Tuesday, October 22, 2013

New Blog

I've started a second blog devoted to my new dog, I hope all of you will follow along!

Tuesday, August 27, 2013

Summer's Road

Summer's road has been an emotionally arduous one, with more goodbyes than I care to say in one season.

Life has taken unseen turns that brought me from entirely equine focused this time last year, to a new spark leading me, perhaps herding me down a different path.  My retired horses are being moved again, farther away but near to family and friends.  While this change was not by choice, I think it will reveal its own unexpected opportunity and new experiences. 

Dani sold on July 3rd, one day shy of my one year anniversary with her.  It was without a doubt the right choice for us, and I hope she and her new owner will be partners for a long time, even, greedily, forever.

Not long after that, I lost my two old dogs within ten days of each other, both to neurological issues.  Lasya, my 14 year old Chow/Shepherd mix had been declining slowly over time with spinal cord degeneration, her joys and abilities becoming incrementally fewer, and cruelly Freya, my previously healthy 14 year old Norwegian Elkhound became partially paralyzed literally overnight.  She was hospitalized four days, sent home with chance of improvement, and ultimately relapsed in terrible and obvious pain with a probable spinal tumor.  In between despair and hope for Freya, Lasya collapsed for what I knew was the last time.

They were my first dogs of my own, with me through career change, marriage, divorce and many moves in two states.  Constant companions during trips to a family home which is no longer, wolfish leaders on countless miles of path and road all over the Front Range of Colorado, city and country.  They were yin and yang: Lasya calm, protective, fiercely independent; Freya clownish, affectionate and endearingly needy.  They both took their last breaths in their own home, surrounded by love - a choice I felt both grateful to have and reluctant to bear the weighty responsibility of.  At the darkest moment I thought "never again..." but as the hair was swept away (double double coats), as sympathy cards arrived, as the decided lack of clicking toenails on the floor made the clocks' tick unbearably loud, as my hand found no familiar dog skull to rest on and the empty place next to my bed seemed to spread like a dark shadow through the house, as I picked up the first tin of heavy-but-not-heavy-enough ashes, I realized that living without a dog was impossible.  Like horses, they are a part of my past, present and future.

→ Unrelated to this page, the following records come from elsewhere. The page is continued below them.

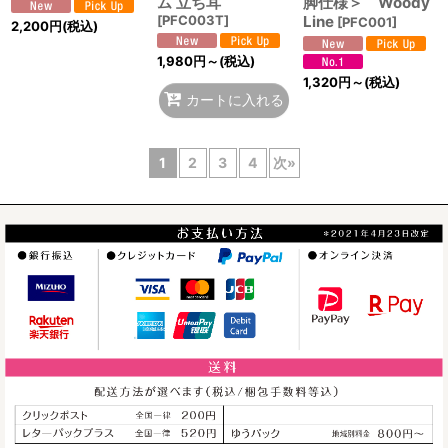
ム 立ち耳
脚仕様＞ Woody
[
PFC003T
]
Line
[
PFC001
]
2,200
円
(税込)
1,980
円
～
(税込)
1,320
円
～
(税込)
カートに入れる
1
2
3
4
次
»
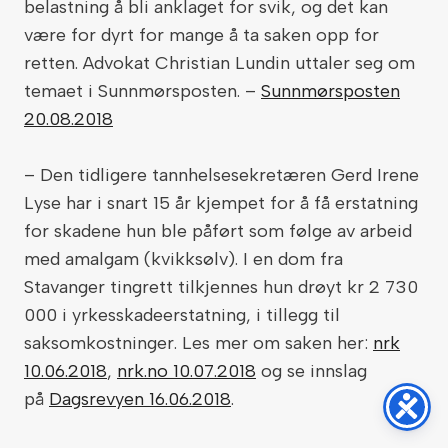
belastning å bli anklaget for svik, og det kan
være for dyrt for mange å ta saken opp for
retten. Advokat Christian Lundin uttaler seg om
temaet i Sunnmørsposten. –
Sunnmørsposten
20.08.2018
– Den tidligere tannhelsesekretæren Gerd Irene
Lyse har i snart 15 år kjempet for å få erstatning
for skadene hun ble påført som følge av arbeid
med amalgam (kvikksølv). I en dom fra
Stavanger tingrett tilkjennes hun drøyt kr 2 730
000 i yrkesskadeerstatning, i tillegg til
saksomkostninger. Les mer om saken her:
nrk
10.06.2018
,
nrk.no 10.07.2018
og se innslag
på
Dagsrevyen 16.06.2018
.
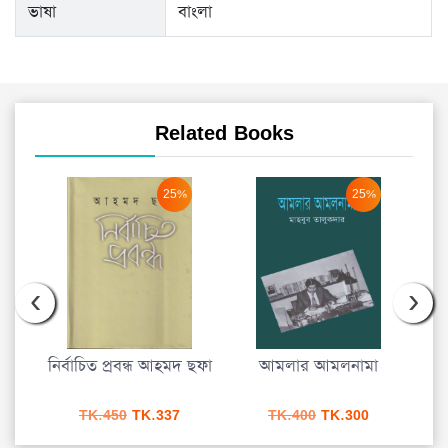
ভাষা
বাংলা
Related Books
25%
25%
‹
›
নির্বাচিত প্রবন্ধ আহমদ ছফা
আমলার আমলনামা
urrent
Original
Current
Original
Current
TK.
450
TK.
337
TK.
400
TK.
300
rice
price
price
price
price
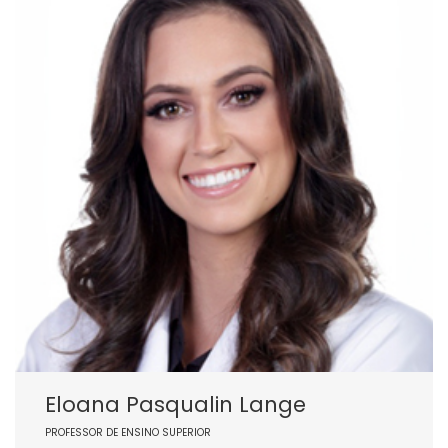
Eloana Pasqualin Lange
PROFESSOR DE ENSINO SUPERIOR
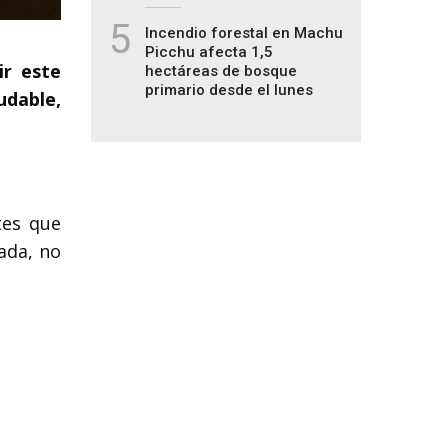
5
Incendio forestal en Machu
Picchu afecta 1,5
ir este
hectáreas de bosque
primario desde el lunes
udable,
tes que
ada, no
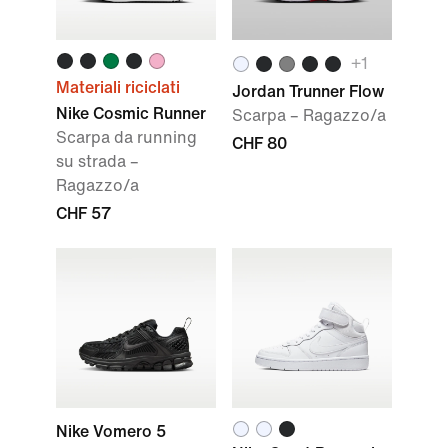
+1
Materiali riciclati
Jordan Trunner Flow
Nike Cosmic Runner
Scarpa – Ragazzo/a
Scarpa da running
CHF 80
su strada –
Ragazzo/a
CHF 57
Nike Vomero 5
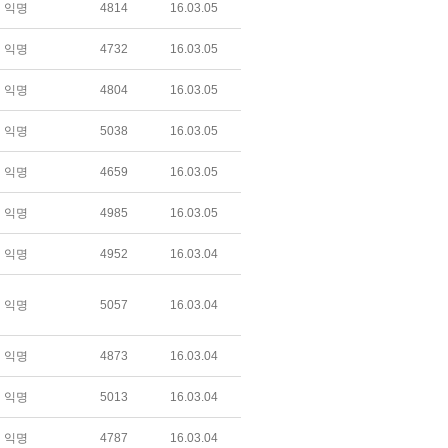
익명
4814
16.03.05
익명
4732
16.03.05
익명
4804
16.03.05
익명
5038
16.03.05
익명
4659
16.03.05
익명
4985
16.03.05
익명
4952
16.03.04
익명
5057
16.03.04
익명
4873
16.03.04
익명
5013
16.03.04
익명
4787
16.03.04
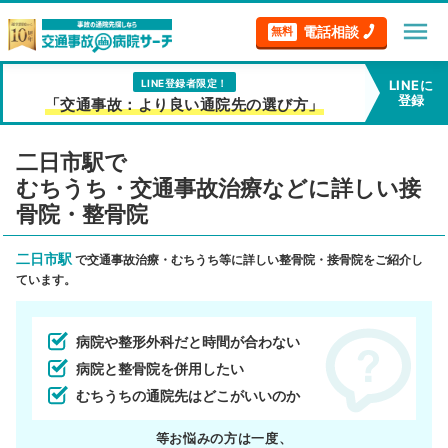
menu
電話相談
無料
LINE登録者限定！
LINEに
登録
「交通事故：より良い通院先の選び方」
二日市駅で
むちうち・交通事故治療などに詳しい接
骨院・整骨院
二日市駅
で交通事故治療・むちうち等に詳しい整骨院・接骨院をご紹介し
ています。
病院や整形外科だと時間が合わない
病院と整骨院を併用したい
むちうちの通院先はどこがいいのか
等お悩みの方は一度、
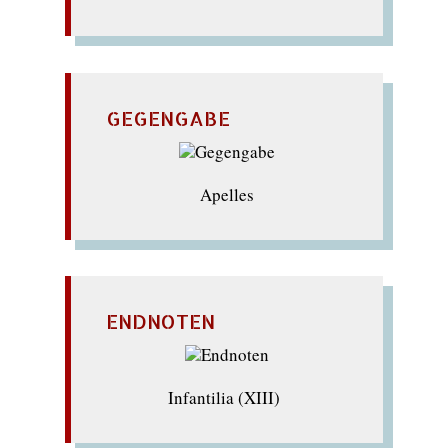
GEGENGABE
Apelles
ENDNOTEN
Infantilia (XIII)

I began to peruse Petfinder - only a rescue would do - and a face would not leave my mind.  A sweet, intelligent, potential-for-trouble face.  An application was submitted, an interview was conducted, a meeting was arranged, and one week later I welcomed Ruby Pearl, who came all the way from a high-kill shelter in Arkansas, into my home.  She is a little ten-month-old, fifteen pound firecracker, a herding terrier mutt with DNA-confirmed Jack Russell and Border Collie relatives as well as a mishmash of other unidentified breeds.  She is astonishingly smart and boundlessly energetic.  She is what my mother called a "stick-tight" dog and I will never wonder where she is.  We have already begun our travels and adventures together.  She reminds me every day of things that I loved and miss about Freya and Lasya, her ghost pack, who taught me much of what I know about dogs and allow me to love another.  She is showing me how to play and how to teach her.  She is exactly what I needed.